El acceso a la educación, la generación de conocimiento y la oportunidad de ocupar espacios de alta responsabilidad, han sido y siguen siendo los motores en la construcción del camino por la igualdad de oportunidades para las mujeres, en la que en cada matrícula de una estudiante, en la publicación de una investigadora y en la participación de espacios de toma de decisiones dentro de las universidades por parte de las mujeres, se hace realidad la lucha de las voces violetas de siglos atrás, en la que con gusto podemos decir en nuestros días que se está logrando la presencia de las mujeres en el sistema educativo, combatiendo contra los factores institucionales, sociales y culturales que se viven en el país.

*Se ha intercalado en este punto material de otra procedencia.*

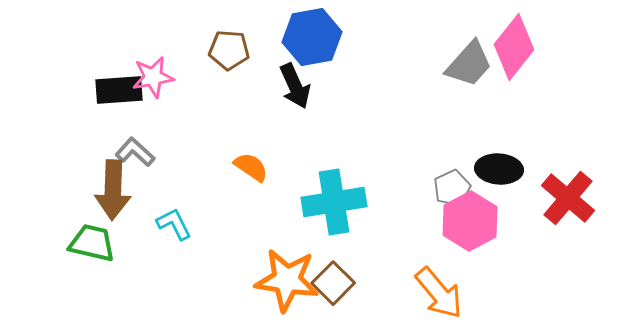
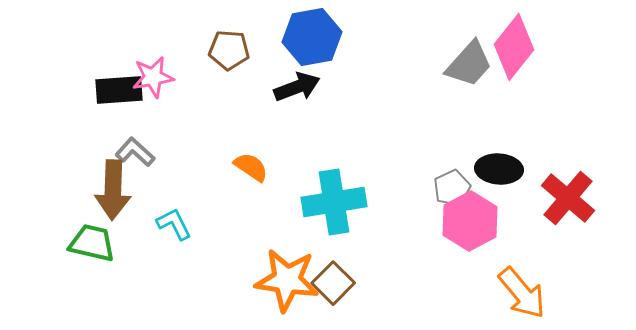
black arrow: moved 2 px right, 1 px down; rotated 87 degrees counterclockwise
orange arrow: moved 83 px right
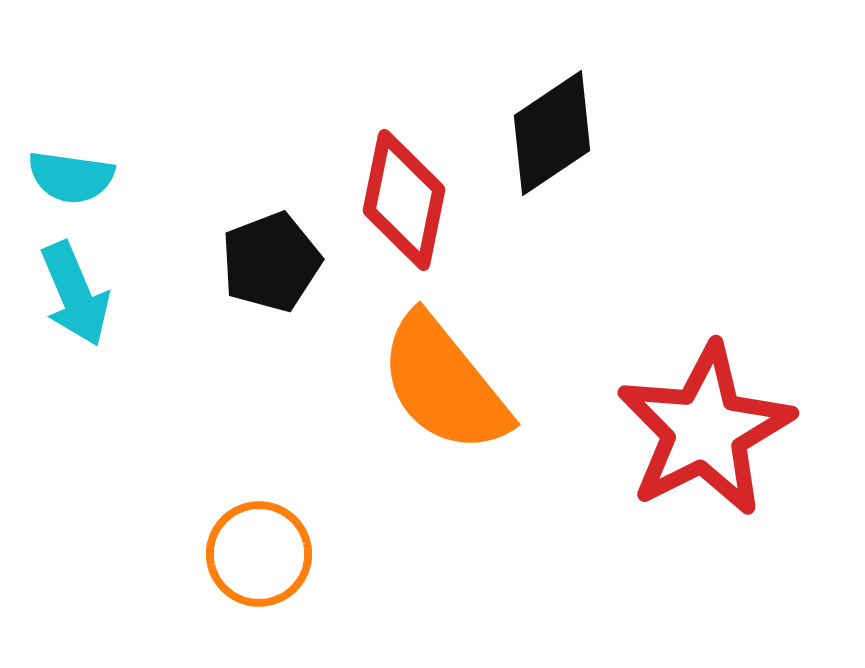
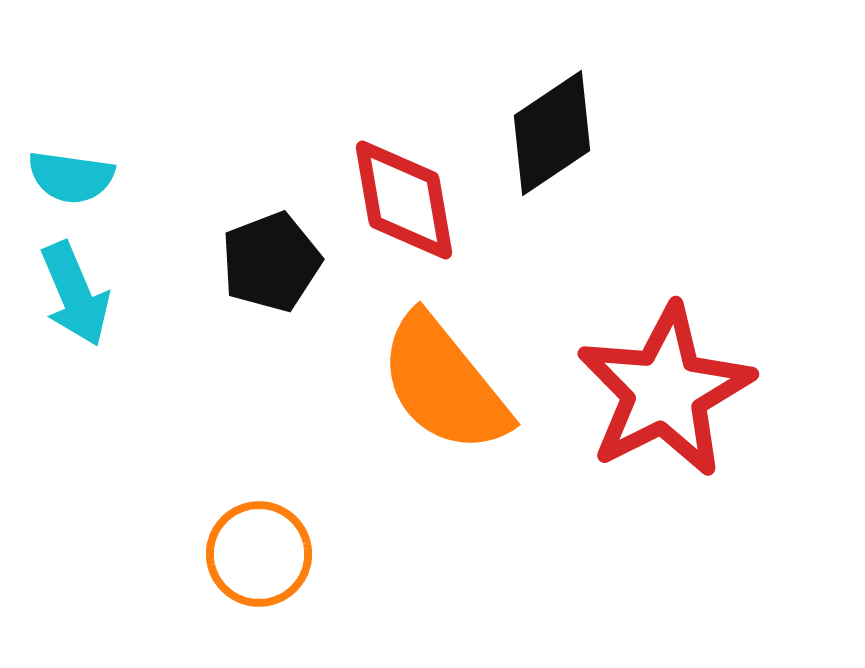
red diamond: rotated 21 degrees counterclockwise
red star: moved 40 px left, 39 px up
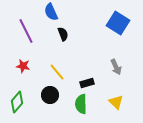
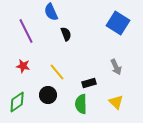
black semicircle: moved 3 px right
black rectangle: moved 2 px right
black circle: moved 2 px left
green diamond: rotated 15 degrees clockwise
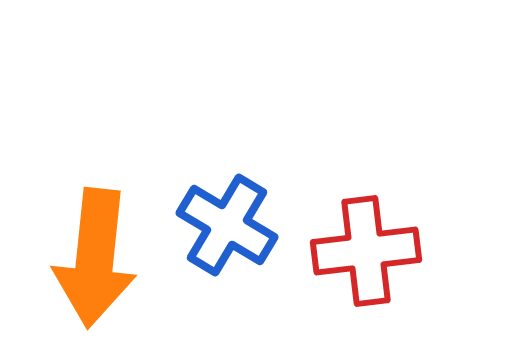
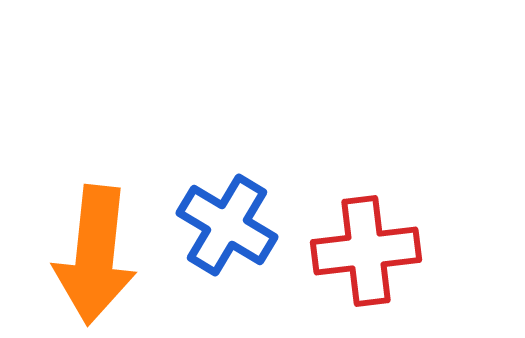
orange arrow: moved 3 px up
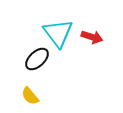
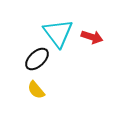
yellow semicircle: moved 6 px right, 6 px up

Visibilizando con ello, las capacidades de las mujeres para tomar cargos de representación institucional, sobre todo en los cargos de rectoría, en donde se maximiza el grado de desigualdad existente en nuestro país, pues se han caracterizado por tener en el poder a figuras masculinas, ya que actualmente el 15% de las universidades públicas del país son encabezadas por mujeres, evidenciándose el “techo de cristal” que impiden que las mujeres accedan a cargos de alta responsabilidad y de poder en las universidades, ocurriendo esto no solo en el contexto mexicano sino también en el latino, en donde solo el 18% de las universidades públicas tienen a una mujer como rectora, tomando para la muestra los países de Argentina, Brasil, Chile, Colombia, Costa Rica, México, Panamá, Perú y Venezuela, según datos de la UNESCO IESALC. 

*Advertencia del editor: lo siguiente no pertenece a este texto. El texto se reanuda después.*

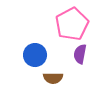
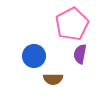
blue circle: moved 1 px left, 1 px down
brown semicircle: moved 1 px down
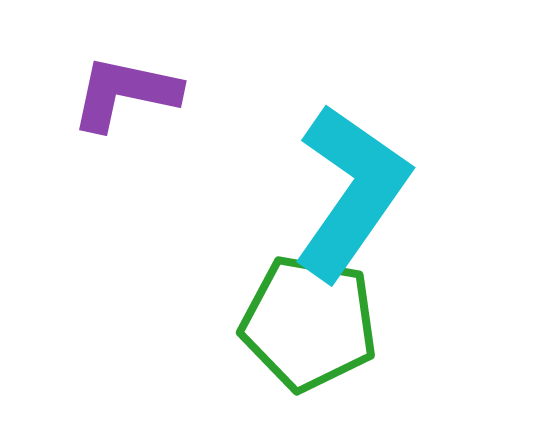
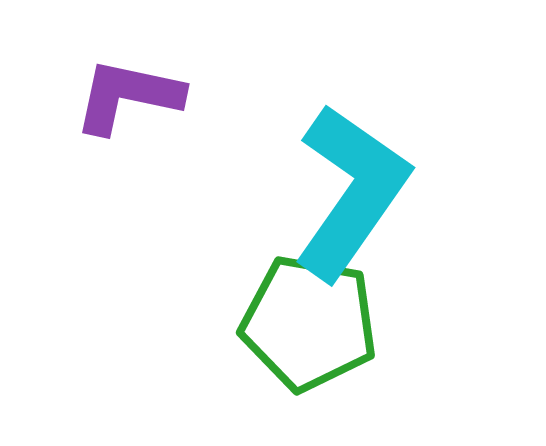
purple L-shape: moved 3 px right, 3 px down
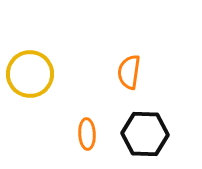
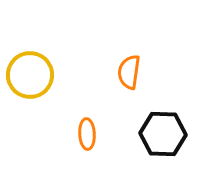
yellow circle: moved 1 px down
black hexagon: moved 18 px right
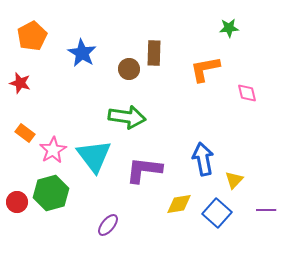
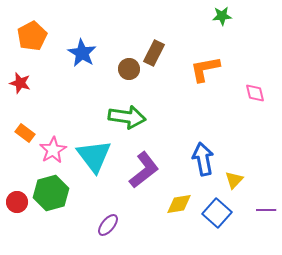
green star: moved 7 px left, 12 px up
brown rectangle: rotated 25 degrees clockwise
pink diamond: moved 8 px right
purple L-shape: rotated 135 degrees clockwise
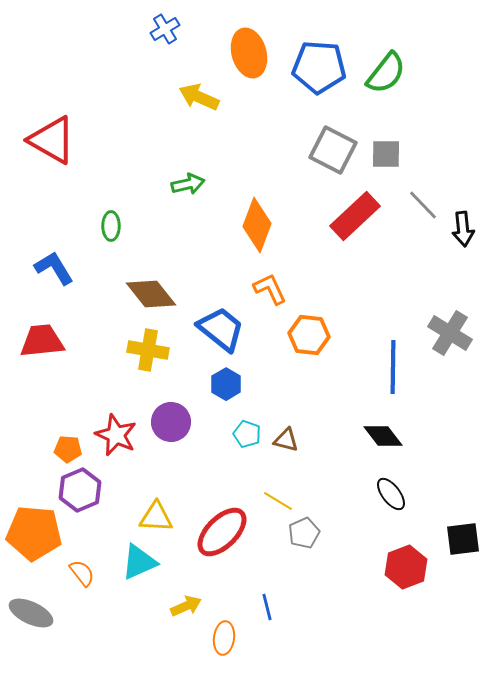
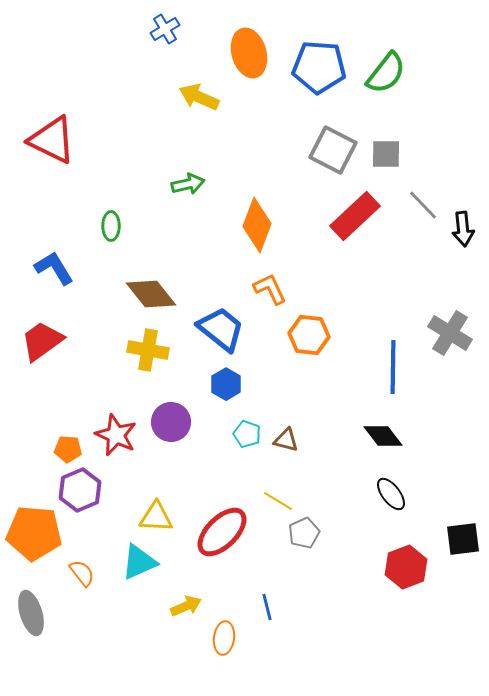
red triangle at (52, 140): rotated 4 degrees counterclockwise
red trapezoid at (42, 341): rotated 30 degrees counterclockwise
gray ellipse at (31, 613): rotated 48 degrees clockwise
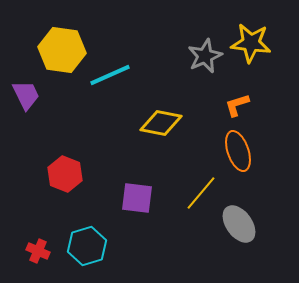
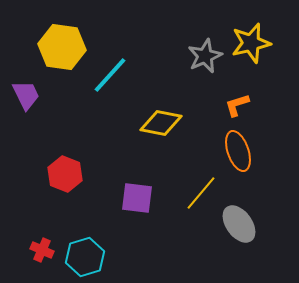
yellow star: rotated 21 degrees counterclockwise
yellow hexagon: moved 3 px up
cyan line: rotated 24 degrees counterclockwise
cyan hexagon: moved 2 px left, 11 px down
red cross: moved 4 px right, 1 px up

Datos que son alarmantes, si consideramos que es superior el porcentaje de mujeres que se matricula en las universidades, pues países que han logrado romper el techo de cristal han demostrado excelentes resultados, en donde 34 de las 200 mejores universidades del mundo según el ranking Time Higher Education del año 2019 eran dirigidas por mujeres, por ello existe la urgencia de un marco más amplio de políticas de igualdad de oportunidades en el acceso a las mujeres, que permita a las generaciones de jóvenes educarse y formarse como profesionistas en instituciones donde la paridad de género es visible y tangible, de tal forma que demuestra el compromiso con los derechos humanos. 

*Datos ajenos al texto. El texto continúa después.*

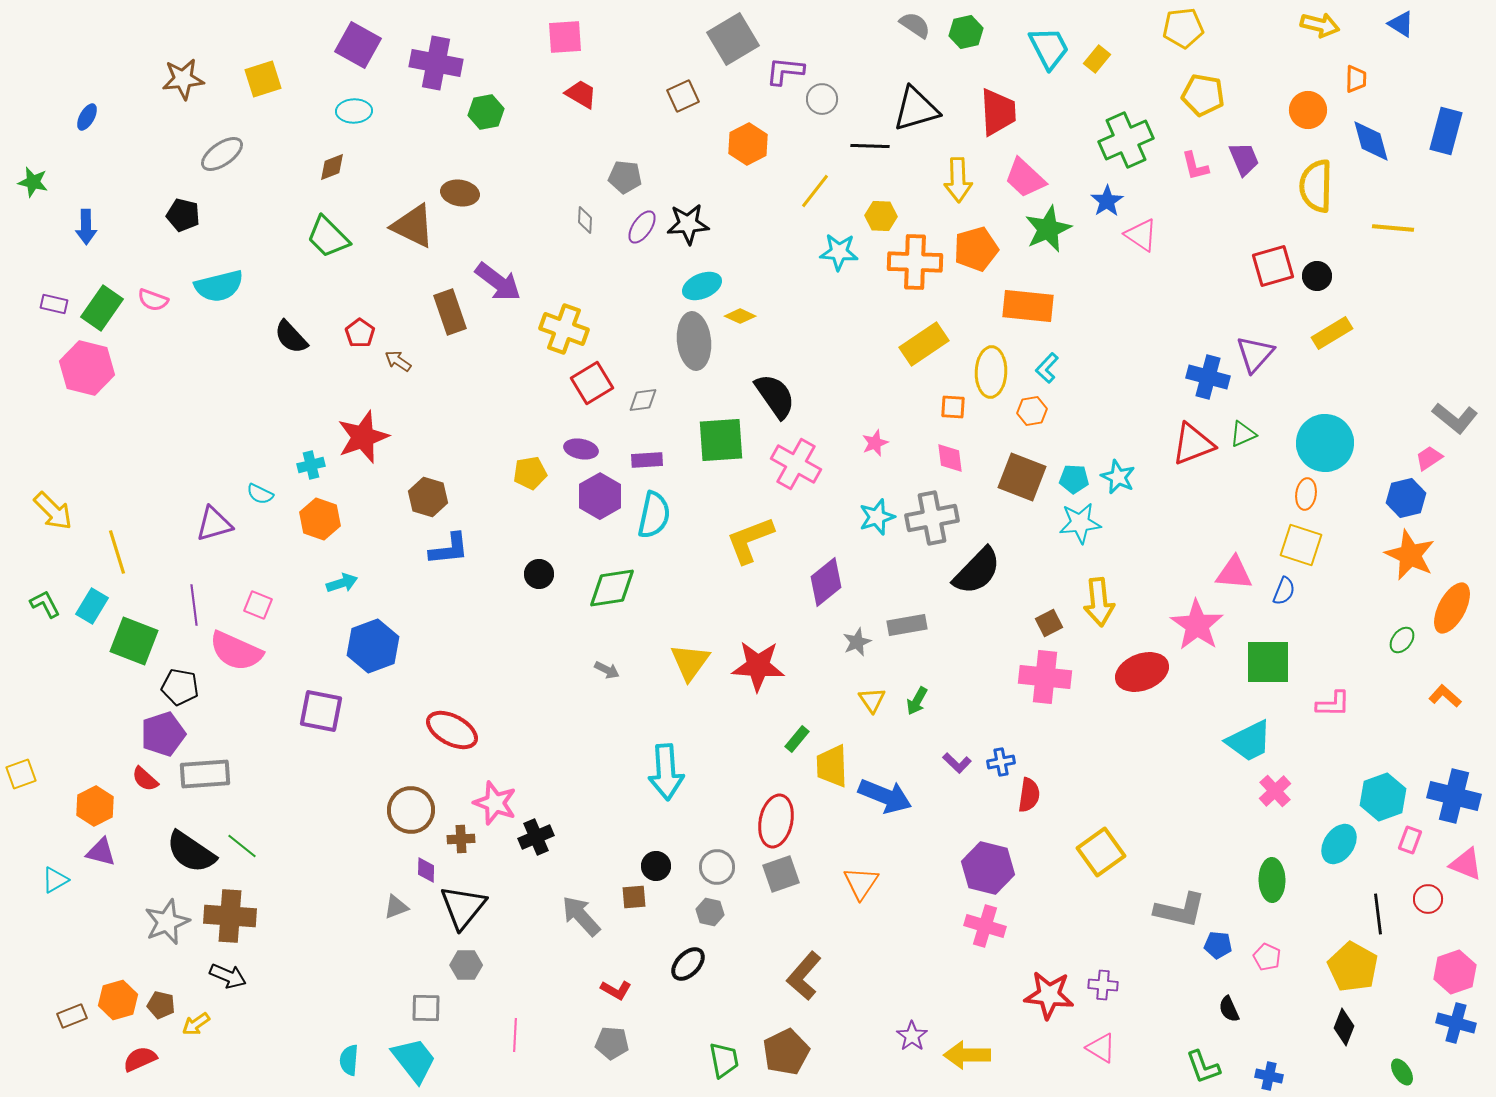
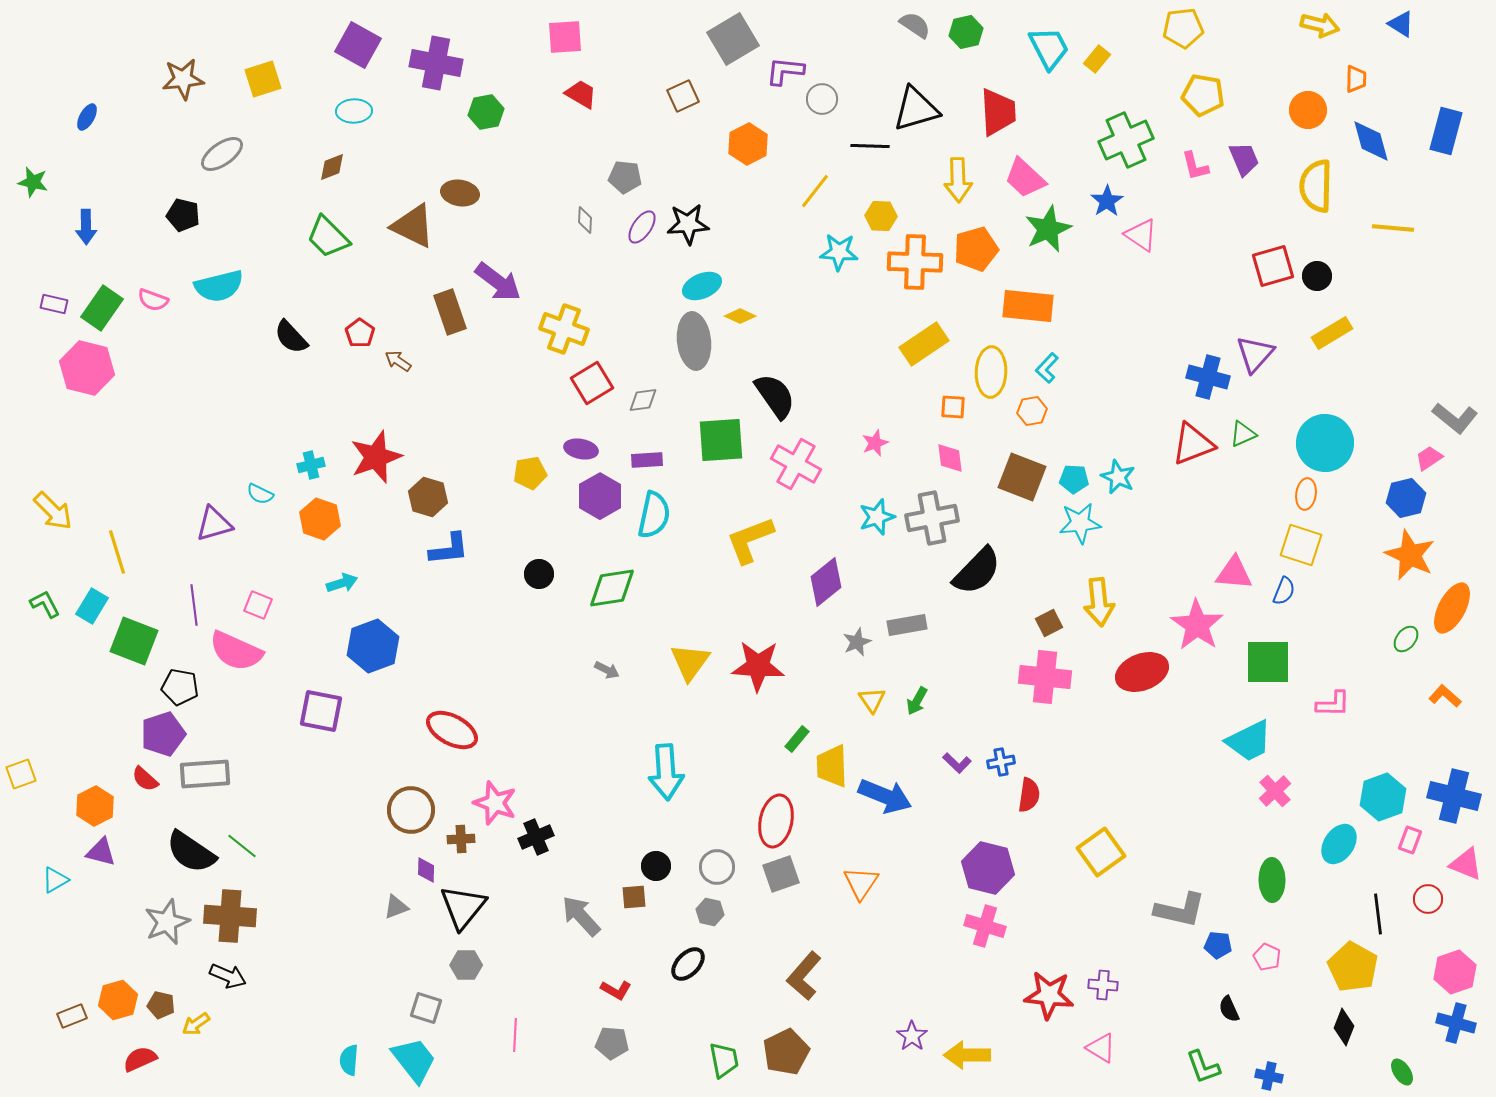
red star at (363, 437): moved 13 px right, 20 px down
green ellipse at (1402, 640): moved 4 px right, 1 px up
gray square at (426, 1008): rotated 16 degrees clockwise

Es por ello, que con orgullo pudimos presenciar de manera histórica las elecciones para la rectoría de la Universidad Autónoma de Nayarit, con igualdad de participación de 2 candidatos y 2 candidatas y con una votación de mayoría de 149 votos de un total de 154 votos por parte del H. Consejo General Universitario, con los que fue elegida como la primera mujer rectora de la Universidad Autónoma de Nayarit a la Dra. Norma Liliana Galván Meza, en la que la presencia de unidad, fortaleza, conocimiento, liderazgo y sororidad se hizo presente en lo que fue todo el camino hacia la rectoría para todos los universitarios y universitarias en la construcción de importantes logros en beneficio de la comunidad universitaria. En la que gracias al camino que se está forjando se llegará al tiempo en que nos dejemos de preguntar como bien lo establece en su obra la Dra. Lourdes Consuelo Pacheco Ladrón de Guevara ¿Por qué las mujeres no son rectoras en México? y celebremos hoy el triunfó de una de nosotras.